TASK TO CARRY OUT >> Repeat every entry word for word, skipping the pictures.

(DATA UNDER STUDY)

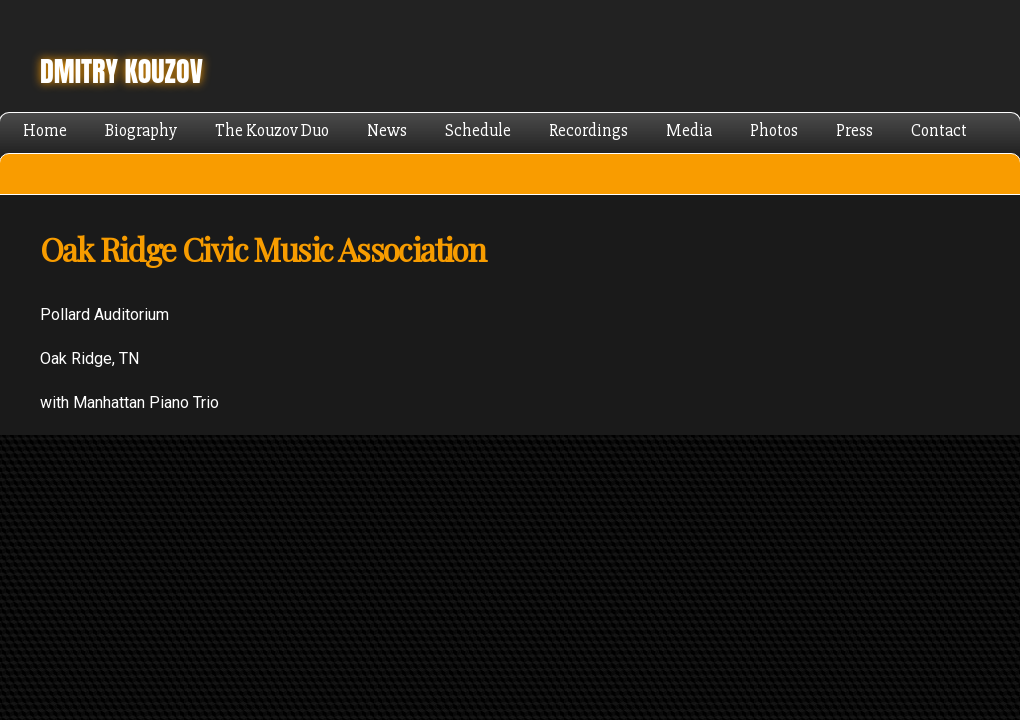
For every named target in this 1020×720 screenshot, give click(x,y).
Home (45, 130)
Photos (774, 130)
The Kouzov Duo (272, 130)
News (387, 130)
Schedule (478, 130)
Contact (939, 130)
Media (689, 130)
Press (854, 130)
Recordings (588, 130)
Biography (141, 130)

(End DATA UNDER STUDY)

PROBLEM SOLUTION >>
For every named target in this 1020×720 screenshot, give click(x,y).
Home (45, 130)
Photos (774, 130)
The Kouzov Duo (272, 130)
News (387, 130)
Schedule (478, 130)
Contact (939, 130)
Media (689, 130)
Press (854, 130)
Recordings (588, 130)
Biography (141, 130)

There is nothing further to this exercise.